VictorのEverio、ロキシオのToast、AppleのiMovieとiDVDを使って、DVDを作成する方法を簡単に解説します。対象は、Mac OS Xです。

なお、間違って、オリジナルのファイルを消してしまわないように、注意してください。

この説明では、iLife’06、Toast7を使用しています。

16:9映像変換の方法のより良い方法がわかりましたので、書き直しました。(2011/5/14)

使用機材の簡単な紹介

Everioについて

VictorのEverioは、HDDへ録画するハンディビデオカメラです。記録された映像は、MPEG2形式で保存されます。ここで使用しているのは、GZ-MG77という機種です。

victor everio MG77

増量バッテリを付けているので、でかいです。
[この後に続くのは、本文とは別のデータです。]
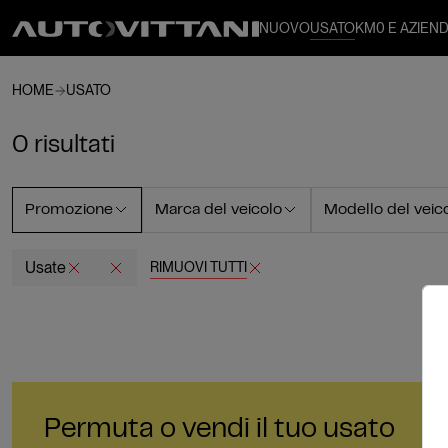
NUOVO
USATO
KM0 E AZIEND
HOME
USATO
0 risultati
Promozione
Marca del veicolo
Modello del veic
Usate
RIMUOVI TUTTI
Permuta o vendi il tuo usato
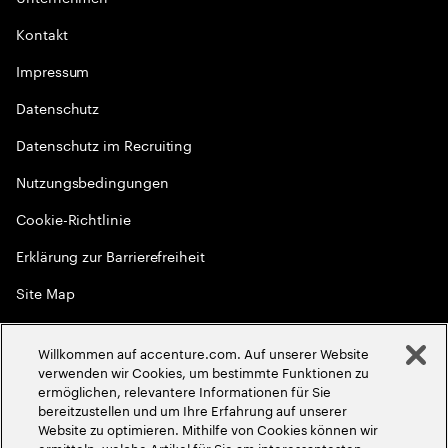
Kontakt
Impressum
Datenschutz
Datenschutz im Recruiting
Nutzungsbedingungen
Cookie-Richtlinie
Erklärung zur Barrierefreiheit
Site Map
Globale Meritokratie
Willkommen auf accenture.com. Auf unserer Website
©
2026
Accenture. Alle Rechte vorbehalten
verwenden wir Cookies, um bestimmte Funktionen zu
ermöglichen, relevantere Informationen für Sie
bereitzustellen und um Ihre Erfahrung auf unserer
Website zu optimieren. Mithilfe von Cookies können wir
ermitteln, welche Artikel für Sie am interessantesten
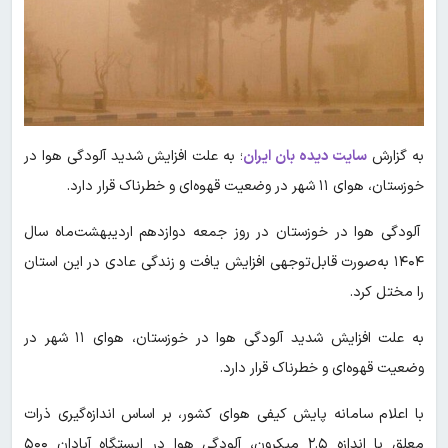
به گزارش
سایت دیده بان ایران
؛ به علت افزایش شدید آلودگی هوا در
خوزستان، هوای ۱۱ شهر در وضعیت قهوه‌ای و خطرناک قرار دارد.
آلودگی هوا در خوزستان در روز جمعه دوازدهم اردیبهشت‌ماه سال
۱۴۰۴ به‌صورت قابل‌توجهی افزایش یافت و زندگی عادی در این استان
را مختل کرد.
به علت افزایش شدید آلودگی هوا در خوزستان، هوای ۱۱ شهر در
وضعیت قهوه‌ای و خطرناک قرار دارد.
با اعلام سامانه پایش کیفی هوای کشور، بر اساس اندازه‌گیری ذرات
معلق با اندازه ۲.۵ میکرون، آلودگی هوا در ایستگاه آبادان ۵۰۰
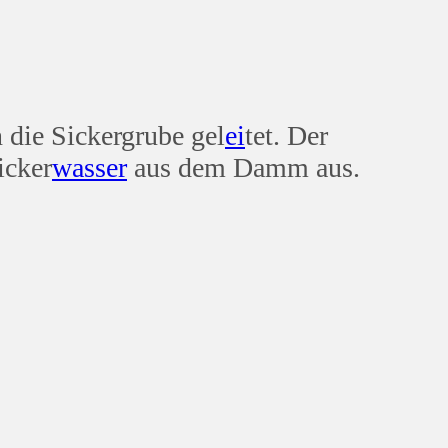
 die Sickergrube gel
ei
tet. Der
Sicker
wasser
aus dem Damm aus.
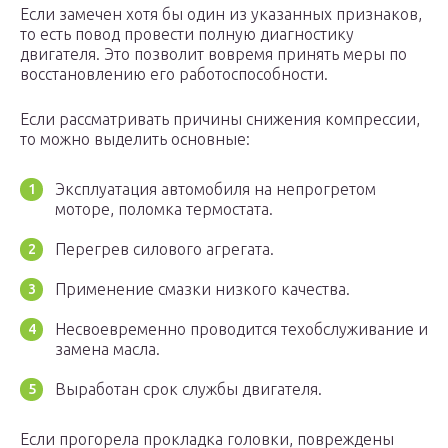
Если замечен хотя бы один из указанных признаков,
то есть повод провести полную диагностику
двигателя. Это позволит вовремя принять меры по
восстановлению его работоспособности.
Если рассматривать причины снижения компрессии,
то можно выделить основные:
Эксплуатация автомобиля на непрогретом
моторе, поломка термостата.
Перегрев силового агрегата.
Применение смазки низкого качества.
Несвоевременно проводится техобслуживание и
замена масла.
Выработан срок службы двигателя.
Если прогорела прокладка головки, повреждены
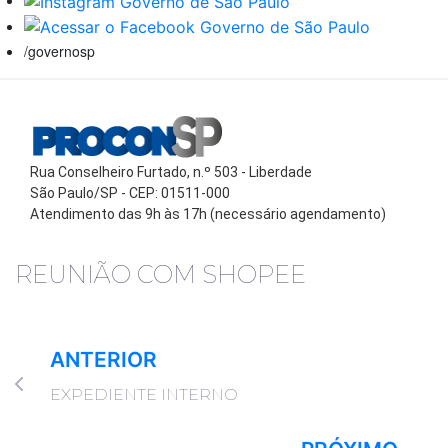
/governosp
Rua Conselheiro Furtado, n.º 503 - Liberdade
São Paulo/SP - CEP: 01511-000
Atendimento das 9h às 17h (necessário agendamento)
REUNIÃO COM SHOPEE
ANTERIOR
EXPEDIENTE INTERNO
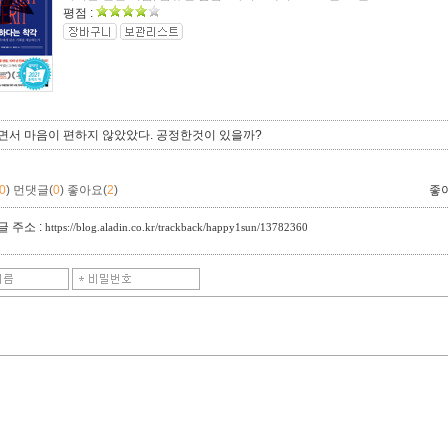
평점 :
면서 마음이 편하지 않았았다. 공정한것이 있을까?
0
)
먼댓글(
0
)
좋아요(
2
)
좋
 주소 :
https://blog.aladin.co.kr/trackback/happy1sun/13782360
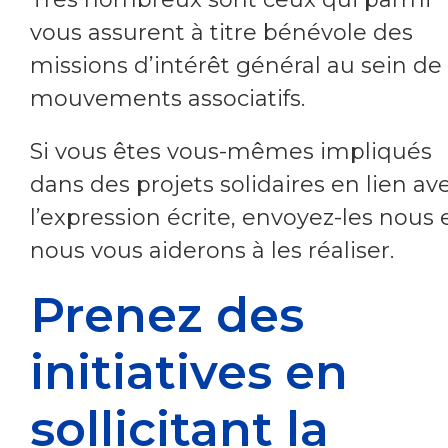
vous assurent à titre bénévole des
missions d’intérêt général au sein de
mouvements associatifs.
Si vous êtes vous-mêmes impliqués
dans des projets solidaires en lien av
l’expression écrite, envoyez-les nous 
nous vous aiderons à les réaliser.
Prenez des
initiatives en
sollicitant la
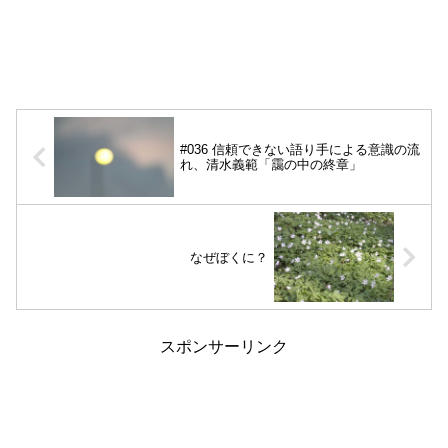
#036 信頼できない語り手による意識の流
れ、清水義範「靄の中の終章」
なぜぼくに？
スポンサーリンク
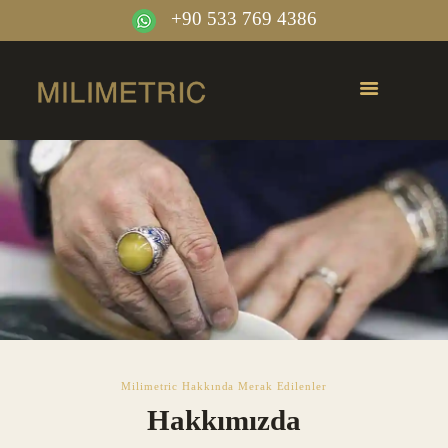
+90 533 769 4386
Milimetric Hakkında Merak Edilenler
Hakkımızda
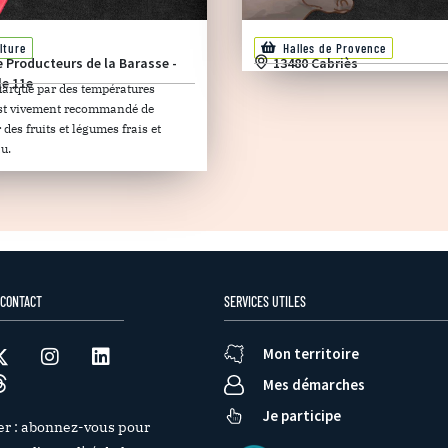
lture
Halles de Provence
e Producteurs de la Barasse -
13480 Cabriès
le 11e
marqué par des températures
 est vivement recommandé de
es fruits et légumes frais et
u.
 CONTACT
SERVICES UTILES
Mon territoire
Mes démarches
Je participe
er : abonnez-vous pour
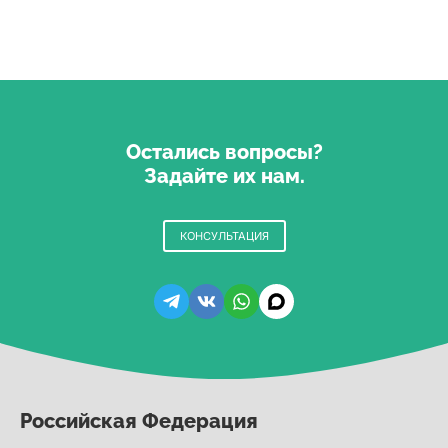
Остались вопросы?
Задайте их нам.
КОНСУЛЬТАЦИЯ
Российская Федерация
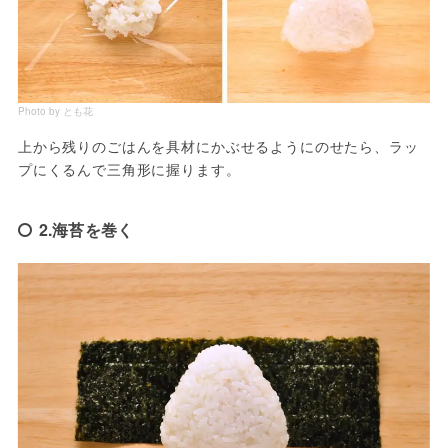
Photo by とも花
上から残りのごはんを具材にかぶせるようにのせたら、ラッ
プにくるんで三角形に握ります。
2.海苔を巻く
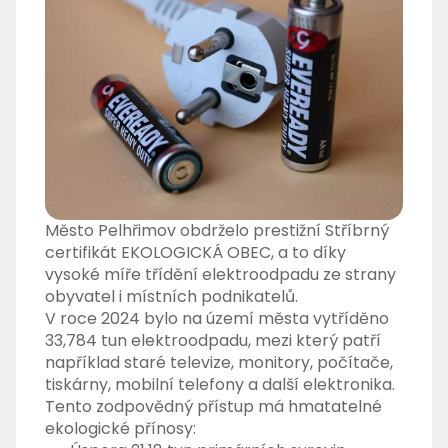
Město Pelhřimov obdrželo prestižní Stříbrný
certifikát EKOLOGICKÁ OBEC, a to díky
vysoké míře třídění elektroodpadu ze strany
obyvatel i místních podnikatelů.
V roce 2024 bylo na území města vytříděno
33,784 tun elektroodpadu, mezi který patří
například staré televize, monitory, počítače,
tiskárny, mobilní telefony a další elektronika.
Tento zodpovědný přístup má hmatatelné
ekologické přínosy:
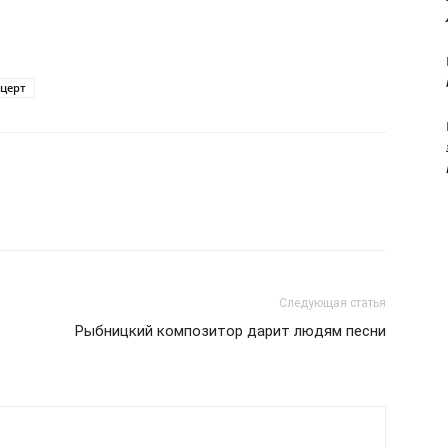
церт
Следующая статья
Рыбницкий композитор дарит людям песни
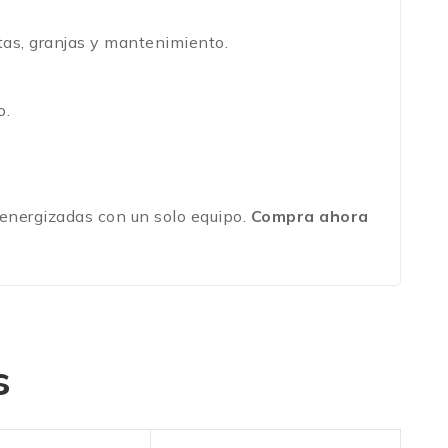
tas, granjas y mantenimiento.
o.
energizadas con un solo equipo.
Compra ahora
s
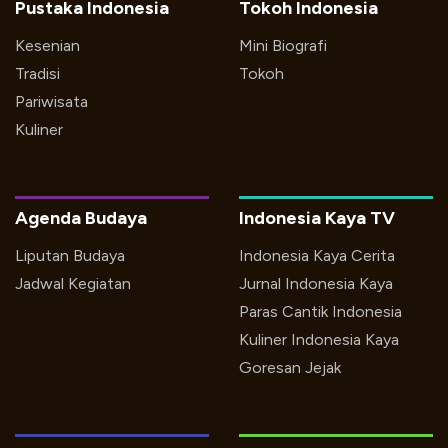
Pustaka Indonesia
Tokoh Indonesia
Kesenian
Mini Biografi
Tradisi
Tokoh
Pariwisata
Kuliner
Agenda Budaya
Indonesia Kaya TV
Liputan Budaya
Indonesia Kaya Cerita
Jadwal Kegiatan
Jurnal Indonesia Kaya
Paras Cantik Indonesia
Kuliner Indonesia Kaya
Goresan Jejak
でも、連続撮影で280分も持つので、安心です。

一つ重要な注意することがあります。それは、ビデオ撮影アスペクト比を4:3にすることです。16:9で撮影すると、横につぶれた映像になってしまいます。回避策はありますが、ちょっと面倒です。このページの終わりの部分で解説しています。

Toast7について

Toast7は、DVDへの書き込みソフトです。データ形式以外に、オーディオ形式、ビデオ形式での書き込みもできます。ビデオ形式の書き込み機能の補助機能として、ビデオ形式の変換機能があります。

普通のToast6だと、ドルビーデジタル録音されたMPEG2ファイルを扱えません。Toast6 with Jamなら大丈夫かも知れません。(未確認)

iMovieについて

iMovieは映像編集ソフトです。DVビデオカメラまたは、QuickTimeで扱えるビデオを読み込むことができます。読み込んだ映像をつなぎ合わせたり、タイトルや字幕を入れることができます。編集した映像は、iDVDに書き出すことができます。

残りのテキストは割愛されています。